You Owe No One an Explanation of Your Conditions
“You look so pretty! How can you be sick?”
Great, I thought, as I forced a smile. Another comment that was meant to be a compliment, but it secretly grated on my nerves. Why is it when I am complimented or we as a community of people with illnesses/conditions are complimented, there has to be an additional comment referring to our illnesses? Why can’t I just be pretty? What do my conditions have anything to do with beauty? Is that what people see when they look at me? My conditions?

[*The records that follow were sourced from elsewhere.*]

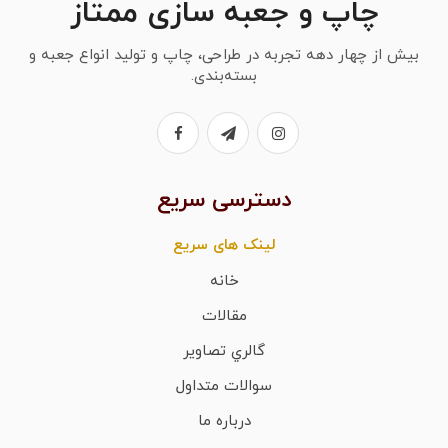
چاپ و جعبه سازی ممتاز
بیش از چهار دهه تجربه در طراحی، چاپ و تولید انواع جعبه و
بسته‌بندی.
دسترسی سریع
لینک های سریع
خانه
مقالات
گالري تصاوير
سوالات متداول
درباره ما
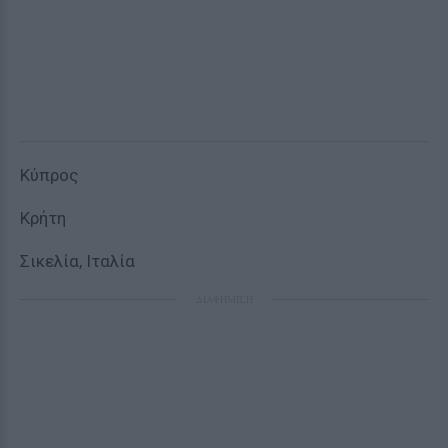
Κύπρος
Κρήτη
Σικελία, Ιταλία
ΔΙΑΦΗΜΙΣΗ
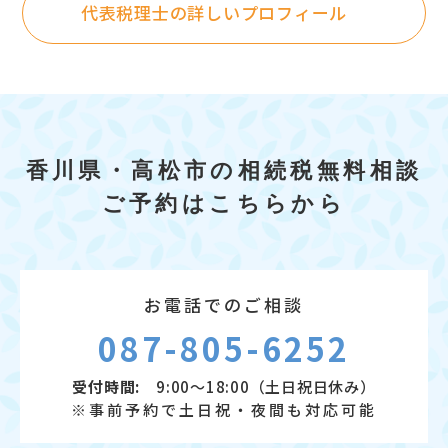
代表税理士の詳しいプロフィール
香川県・高松市の相続税無料相談
ご予約はこちらから
お電話でのご相談
087-805-6252
受付時間:
9:00～18:00（土日祝日休み）
※事前予約で土日祝・夜間も対応可能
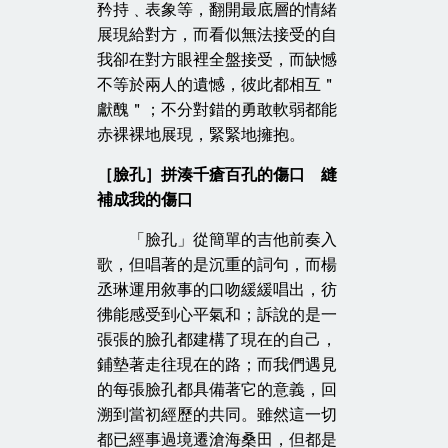
矜持﹑表象等，翻開最底層的情緒
展現給對方，而看似無法接受的自
我卻在對方眼裡全盤接受，而缺憾
不等於兩人的遺憾，彼此都相互＂
獻醜＂；不分對錯的勇敢軟弱都能
赤裸裸地展現，緊緊地擁抱。
［臉孔］拼湊千瘡百孔的傷口 縫
補成我的傷口
「臉孔」從簡單的吉他前奏入
歌，但唱著的是沉重的詞句，而楊
丞琳運用敘事的口吻緩緩唱出，彷
彿能感受到心平氣和；訴說的是一
張張的臉孔都建構了現在的自己，
鋪墊著走往現在的路；而我們遇見
的每張臉孔都具備著它的意義，回
溯到當初經歷的共同。雖然這一切
都已經事過境遷滄海桑田，但都是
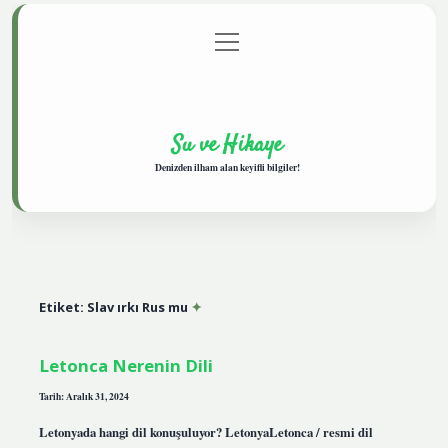
menüyü
Anasayfa
Gizlilik Politikası
Yasal Uyarı
aç
Hakkımızda
Su ve Hikaye
Denizden ilham alan keyifli bilgiler!
Etiket:
Slav ırkı Rus mu
Letonca Nerenin Dili
Tarih: Aralık 31, 2024
Letonyada hangi dil konuşuluyor? LetonyaLetonca / resmi dil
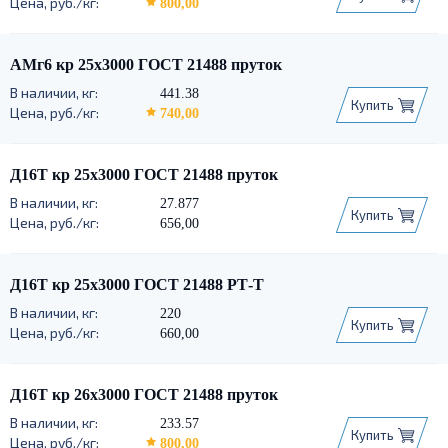
800,00
АМг6 кр 25х3000 ГОСТ 21488 пруток
441.38
Купить
740,00
Д16Т кр 25х3000 ГОСТ 21488 пруток
27.877
Купить
656,00
Д16Т кр 25х3000 ГОСТ 21488 РТ-Т
220
Купить
660,00
Д16Т кр 26х3000 ГОСТ 21488 пруток
233.57
Купить
800,00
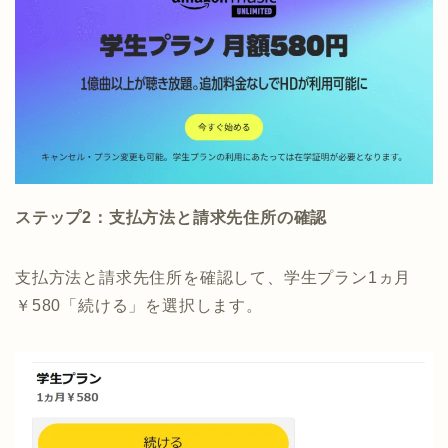
ステップ2：支払方法と請求先住所の確認
支払方法と請求先住所を確認して、学生プラン1ヵ月
￥580「続ける」を選択します。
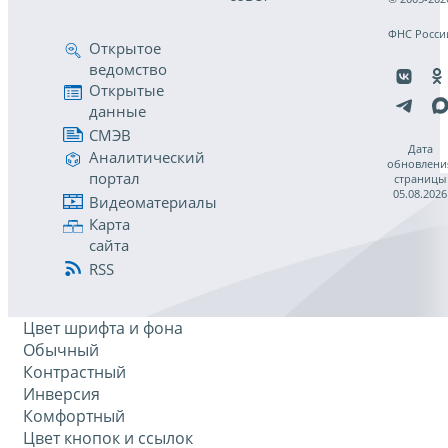
ФНС Росси
Открытое
ведомство
Открытые
данные
СМЭВ
Дата
Аналитический
обновлени
портал
страницы
05.08.2026
Видеоматериалы
Карта
сайта
RSS
Цвет шрифта и фона
Обычный
Контрастный
Инверсия
Комфортный
Цвет кнопок и ссылок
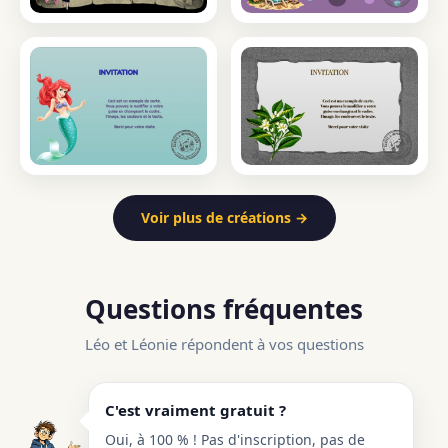
Voir plus de créations →
Questions fréquentes
Léo et Léonie répondent à vos questions
C'est vraiment gratuit ?
Oui, à 100 % ! Pas d'inscription, pas de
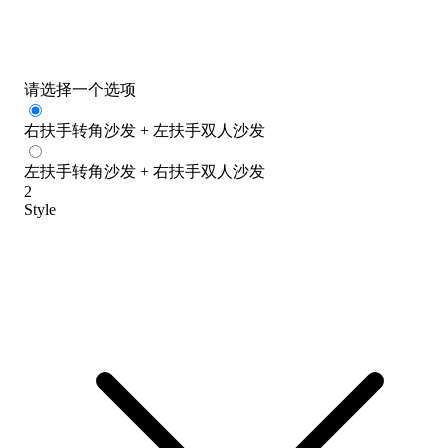
请选择一个选项
右扶手转角沙发 + 左扶手双人沙发
左扶手转角沙发 + 右扶手双人沙发
2
Style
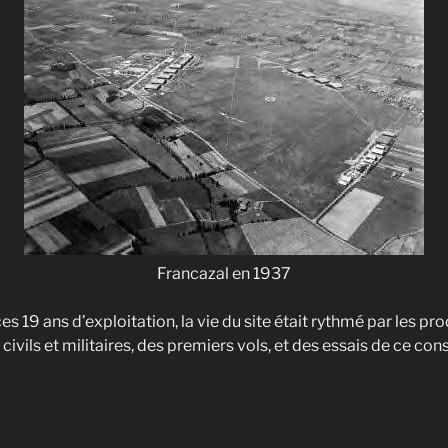
Francazal en 1937
es 19 ans d’exploitation, la vie du site était rythmé par les pr
civils et militaires, des premiers vols, et des essais de ce con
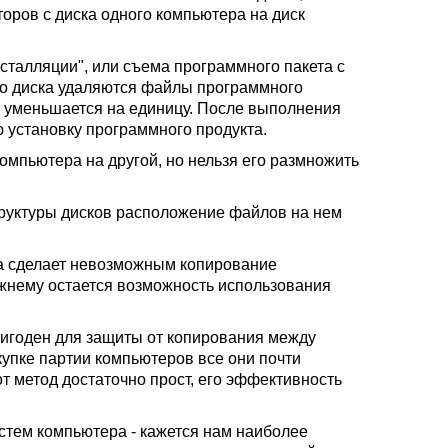
ров с диска одного компьютера на диск
сталляции", или съема программного пакета с
ого диска удаляются файлы программного
те уменьшается на единицу. После выполнения
 установку программного продукта.
омпьютера на другой, но нельзя его размножить
структуры дисков расположение файлов на нем
а сделает невозможным копирование
ежнему остается возможность использования
игоден для защиты от копирования между
упке партии компьютеров все они почти
от метод достаточно прост, его эффективность
стем компьютера - кажется нам наиболее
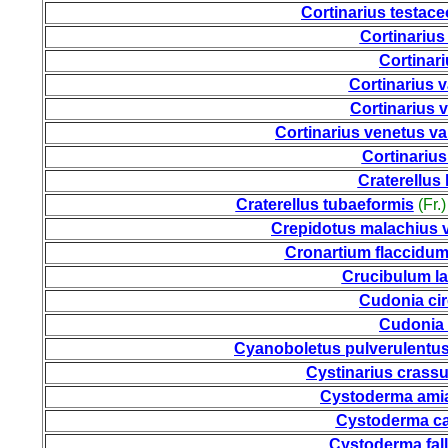
Cortinarius testace
Cortinarius
Cortinari
Cortinarius v
Cortinarius 
Cortinarius venetus v
Cortinarius 
Craterellus
Craterellus tubaeformis
(Fr.)
Crepidotus malachius va
Cronartium flaccidu
Crucibulum l
Cudonia ci
Cudonia
Cyanoboletus pulverulentu
Cystinarius crass
Cystoderma ami
Cystoderma ca
Cystoderma fal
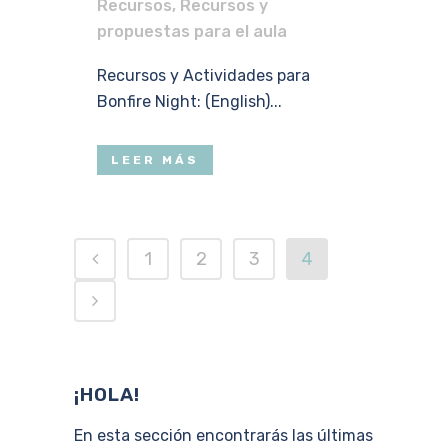
Recursos
,
Recursos y
propuestas para el aula
Recursos y Actividades para
Bonfire Night: (English)...
LEER MÁS
1
2
3
4
¡HOLA!
En esta sección encontrarás las últimas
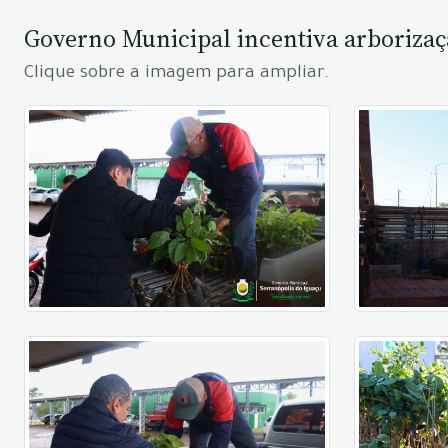
Governo Municipal incentiva arborizaç
Clique sobre a imagem para ampliar.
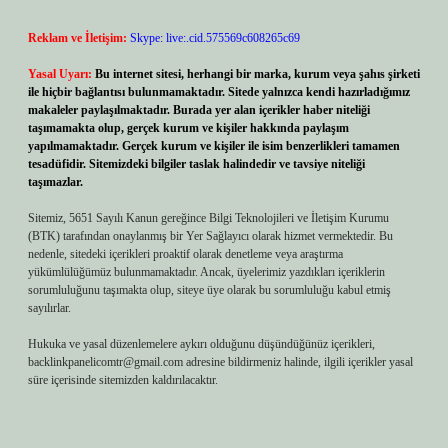
Reklam ve İletişim:
Skype: live:.cid.575569c608265c69
Yasal Uyarı:
Bu internet sitesi, herhangi bir marka, kurum veya şahıs şirketi
ile hiçbir bağlantısı bulunmamaktadır. Sitede yalnızca kendi hazırladığımız
makaleler paylaşılmaktadır. Burada yer alan içerikler haber niteliği
taşımamakta olup, gerçek kurum ve kişiler hakkında paylaşım
yapılmamaktadır. Gerçek kurum ve kişiler ile isim benzerlikleri tamamen
tesadüfidir. Sitemizdeki bilgiler taslak halindedir ve tavsiye niteliği
taşımazlar.
Sitemiz, 5651 Sayılı Kanun gereğince Bilgi Teknolojileri ve İletişim Kurumu
(BTK) tarafından onaylanmış bir Yer Sağlayıcı olarak hizmet vermektedir. Bu
nedenle, sitedeki içerikleri proaktif olarak denetleme veya araştırma
yükümlülüğümüz bulunmamaktadır. Ancak, üyelerimiz yazdıkları içeriklerin
sorumluluğunu taşımakta olup, siteye üye olarak bu sorumluluğu kabul etmiş
sayılırlar.
Hukuka ve yasal düzenlemelere aykırı olduğunu düşündüğünüz içerikleri,
backlinkpanelicomtr@gmail.com
adresine bildirmeniz halinde, ilgili içerikler yasal
süre içerisinde sitemizden kaldırılacaktır.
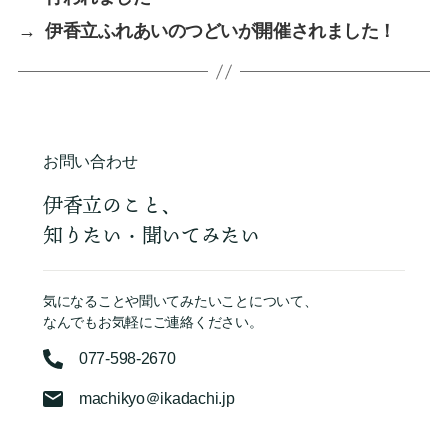
→
伊香立ふれあいのつどいが開催されました！
お問い合わせ
伊香立のこと、
知りたい・聞いてみたい
気になることや聞いてみたいことについて、
なんでもお気軽にご連絡ください。
077-598-2670
machikyo＠ikadachi.jp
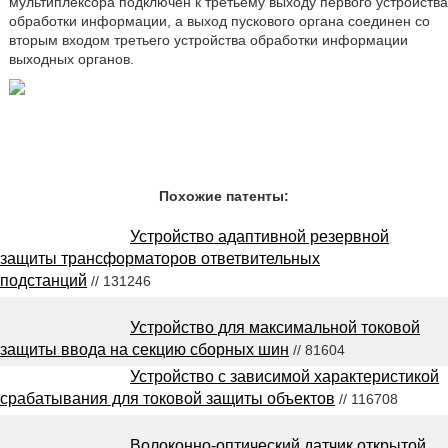
мультиплексора подключен к третьему выходу первого устройства
обработки информации, а выход пускового органа соединен со
вторым входом третьего устройства обработки информации
выходных органов.
Похожие патенты:
Устройство адаптивной резервной
защиты трансформаторов ответвительных
подстанций
// 131246
Устройство для максимальной токовой
защиты ввода на секцию сборных шин
// 81604
Устройство с зависимой характеристикой
срабатывания для токовой защиты объектов
// 116708
Волоконно-оптический датчик открытой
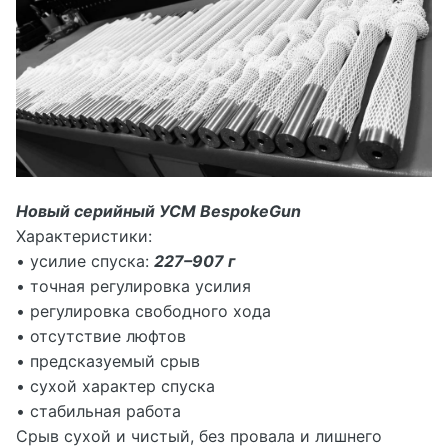
Новый серийный УСМ BespokeGun
Характеристики:
• усилие спуска:
227–907 г
• точная регулировка усилия
• регулировка свободного хода
• отсутствие люфтов
• предсказуемый срыв
• сухой характер спуска
• стабильная работа
Срыв сухой и чистый, без провала и лишнего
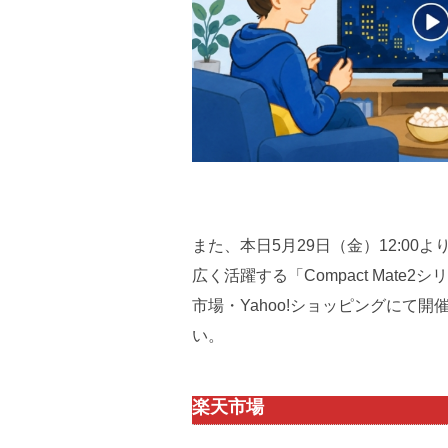
また、本日5月29日（金）12:0
広く活躍する「Compact Mate
市場・Yahoo!ショッピングにて
い。
楽天市場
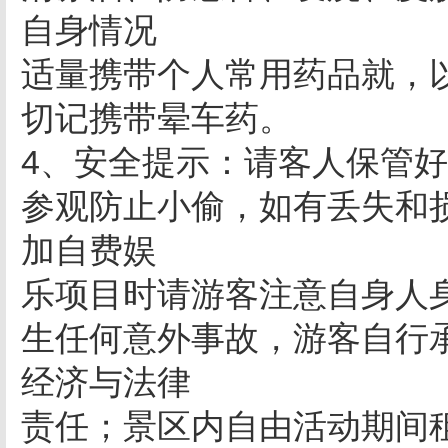
自身情况
适量携带个人常用药品就，
切记携带晕车药。
4、安全提示：请客人保管
参观防止小偷，如有丢失和
加自费娱
乐项目时请游客注意自身人
生任何意外事故，游客自行
经济与法律
责任；景区内自由活动期间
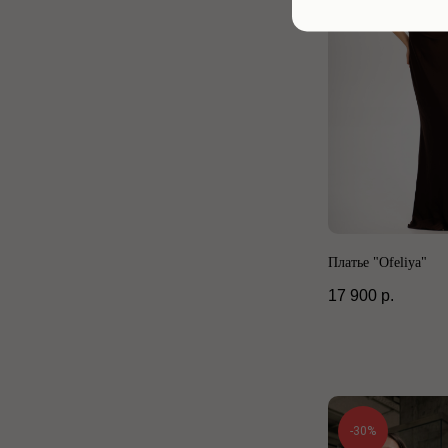
Платье "Ofeliya"
17 900
р.
-30%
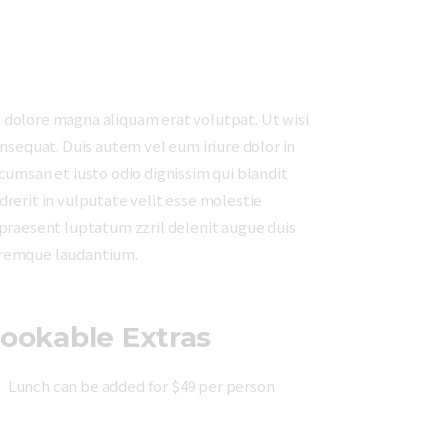
 dolore magna aliquam erat volutpat. Ut wisi
nsequat. Duis autem vel eum iriure dolor in
ccumsan et iusto odio dignissim qui blandit
drerit in vulputate velit esse molestie
t praesent luptatum zzril delenit augue duis
loremque laudantium.
ookable Extras
Lunch can be added for $49 per person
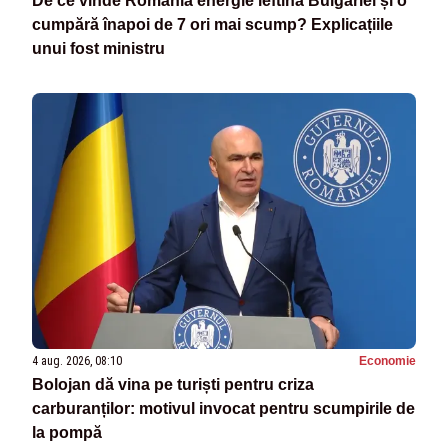
De ce vinde România energie ieftină Bulgariei și o
cumpără înapoi de 7 ori mai scump? Explicațiile
unui fost ministru
4 aug. 2026, 08:10
Economie
Bolojan dă vina pe turiști pentru criza
carburanților: motivul invocat pentru scumpirile de
la pompă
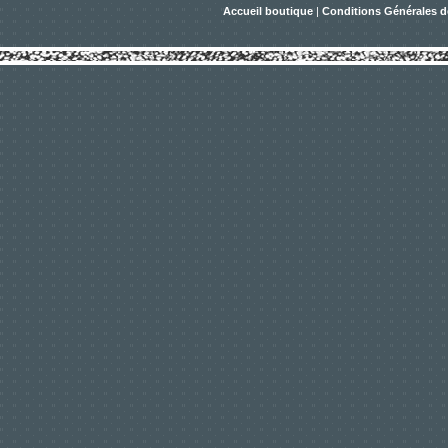
Accueil boutique
|
Conditions Générales d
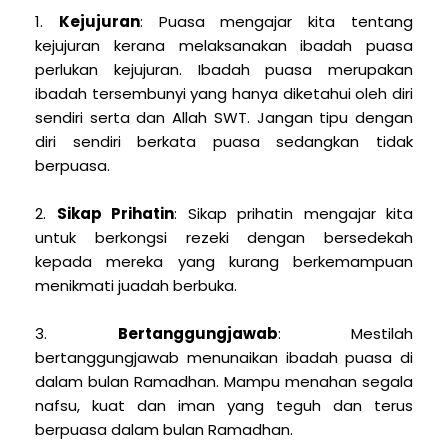
1.
Kejujuran
: Puasa mengajar kita tentang
kejujuran kerana melaksanakan ibadah puasa
perlukan kejujuran. Ibadah puasa merupakan
ibadah tersembunyi yang hanya diketahui oleh diri
sendiri serta dan Allah SWT. Jangan tipu dengan
diri sendiri berkata puasa sedangkan tidak
berpuasa.
2.
Sikap Prihatin
: Sikap prihatin mengajar kita
untuk berkongsi rezeki dengan bersedekah
kepada mereka yang kurang berkemampuan
menikmati juadah berbuka.
3.
Bertanggungjawab
: Mestilah
bertanggungjawab menunaikan ibadah puasa di
dalam bulan Ramadhan. Mampu menahan segala
nafsu, kuat dan iman yang teguh dan terus
berpuasa dalam bulan Ramadhan.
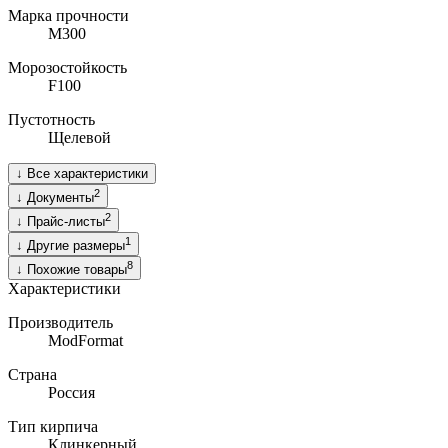
Марка прочности
M300
Морозостойкость
F100
Пустотность
Щелевой
↓
Все характеристики
2
↓
Документы
2
↓
Прайс-листы
1
↓
Другие размеры
8
↓
Похожие товары
Характеристики
Производитель
ModFormat
Страна
Россия
Тип кирпича
Клинкерный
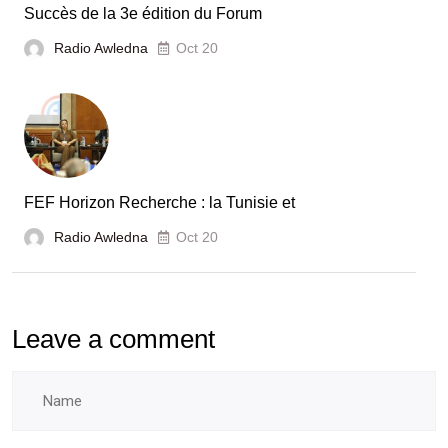
Tunisie
Succès de la 3e édition du Forum
Radio Awledna
Oct 20
FEF Horizon Recherche : la Tunisie et
Radio Awledna
Oct 20
Leave a comment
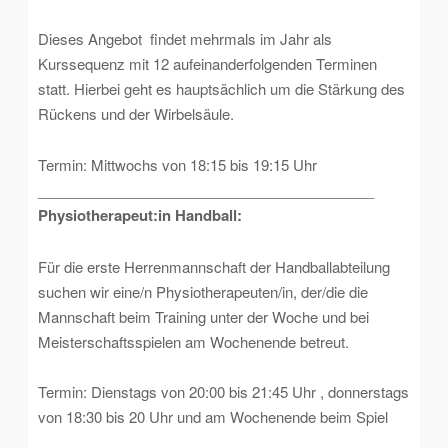
Dieses Angebot findet mehrmals im Jahr als
Kurssequenz mit 12 aufeinanderfolgenden Terminen
statt. Hierbei geht es hauptsächlich um die Stärkung des
Rückens und der Wirbelsäule.
Termin:
Mittwochs von 18:15 bis 19:15 Uhr
__________________________________________
Physiotherapeut:in Handball
:
Für die erste Herrenmannschaft der Handballabteilung
suchen wir eine/n
Physiotherapeut
en/in, der/die die
Mannschaft beim Training unter der Woche und bei
Meisterschaftsspielen am Wochenende betreut.
Termin:
Dienstags von 20:00 bis 21:45 Uhr
, donnerstags
von 18:30 bis 20 Uhr und am Wochenende beim Spiel
__________________________________________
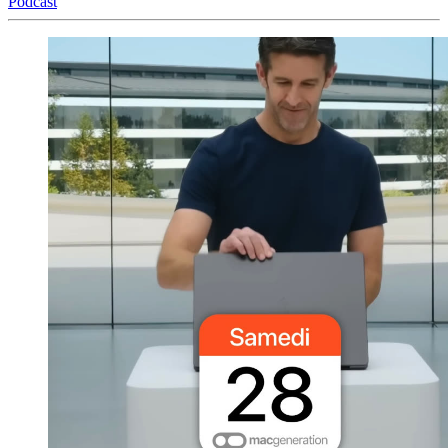
Podcast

I had put on makeup that day, feeling half-human and telling myself this would be good for me. It would give me something to focus on instead of the relentless pain shooting down my spine and into my legs. I was starting to regret putting on what felt like a gallon of makeup and a pound of spray in my hair to tame weeks of cramming it into a sloppy bird’s nest on the top of my head.
I was tired of looking tired. I was tired of the acne I had developed from the prednisone I was taking, and my jeans were tired of it, too, as I had started gaining weight. I just wanted to cover up everything in my mind that made me look sick. My thinning hair, my weight, my skin, the bags under my eyes — all of it plagued me. I was starting to look how I felt, and at the time, I still was limping from a torn labrum. I wanted to mask any reason for anyone to judge me. This is one of the many things I have started doing regularly since my body betrayed me years ago, and it’s still something I am struggling with to this day.
I have heard everything from, “You’re young, you don’t know about joint pain” to “Do you take supplements? I bet if you started taking turmeric, you wouldn’t feel so drained all the time!” However, my personal favorite has been, “Well, you look fine, so how can you be disabled?”
When you are met with remarks as these, it’s almost as if a switch is flipped and your anxiety and depression goes into high gear. There are moments when you feel guilty for eating out or doing something as simple as a walk in the park or going to the salon. If you are enjoying yourself, how can you possibly be sick? If you appear happy, then how can you be in pain?
You try to explain things to people about your conditions (mine happen to be ankylosing spondylitis and Ehlers-Danlos syndrome, along with sub-conditions that go along with them.) But to others, it sounds as if I have a curse that came out of one of the Harry Potter books — ankylosing spondylitis! Poof! Alas, I have no magic wand to wave to repair my body or to magically make others see how commenting on my appearance or health sends me and others I have come to build friendships with up the proverbial wall.
To truth is people will always have opinions, and what I have learned is you owe no one an explanation of your appearance. You owe no an explanation of your pain level to anyone.